The required answer is a copy of each line in the entries below that includes "Paket".
▬▬▬▬▬▬
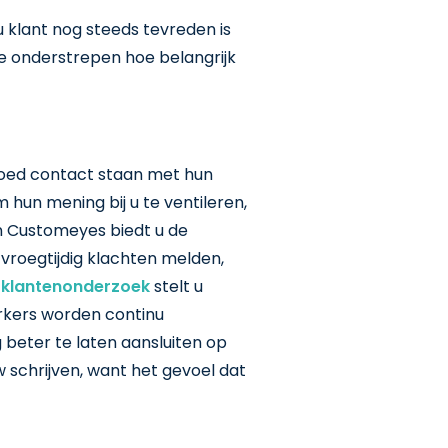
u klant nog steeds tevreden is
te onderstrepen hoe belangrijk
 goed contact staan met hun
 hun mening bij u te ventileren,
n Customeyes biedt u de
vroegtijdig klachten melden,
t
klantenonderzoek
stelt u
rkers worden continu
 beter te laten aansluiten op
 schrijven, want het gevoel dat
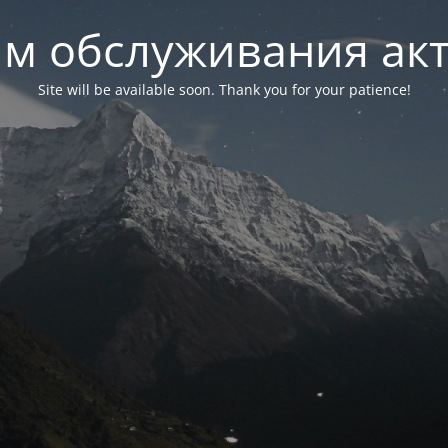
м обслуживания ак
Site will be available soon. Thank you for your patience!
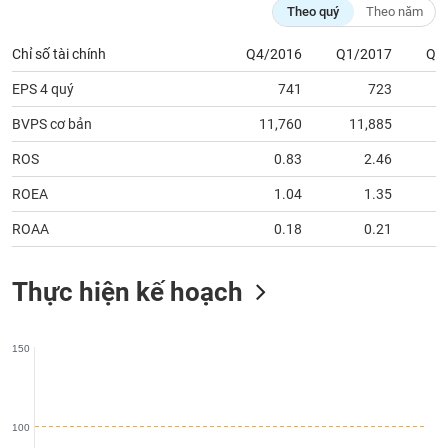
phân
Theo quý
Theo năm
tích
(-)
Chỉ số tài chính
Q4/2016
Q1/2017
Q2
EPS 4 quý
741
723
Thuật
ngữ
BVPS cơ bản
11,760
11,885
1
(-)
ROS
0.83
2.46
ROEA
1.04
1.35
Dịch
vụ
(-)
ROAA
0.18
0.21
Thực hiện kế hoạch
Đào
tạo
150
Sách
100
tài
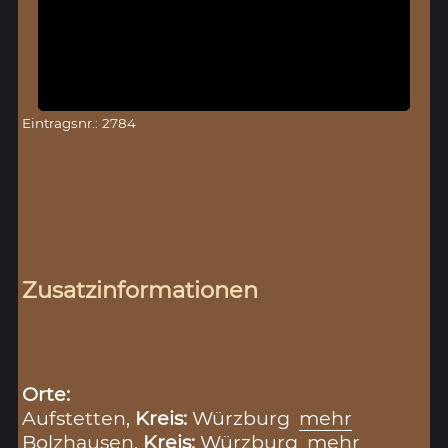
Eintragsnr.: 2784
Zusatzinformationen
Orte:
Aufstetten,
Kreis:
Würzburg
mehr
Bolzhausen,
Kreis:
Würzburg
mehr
▬▬▬▬▬▬
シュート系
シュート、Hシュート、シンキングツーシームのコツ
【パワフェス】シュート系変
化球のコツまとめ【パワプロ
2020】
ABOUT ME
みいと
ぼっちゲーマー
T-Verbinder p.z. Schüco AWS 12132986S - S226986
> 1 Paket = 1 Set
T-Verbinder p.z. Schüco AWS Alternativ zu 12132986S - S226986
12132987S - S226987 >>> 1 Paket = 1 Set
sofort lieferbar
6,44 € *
▬▬▬▬▬▬
> [Reply]:
> 1 Paket = 1 Set
12132987S - S226987 >>> 1 Paket = 1 Set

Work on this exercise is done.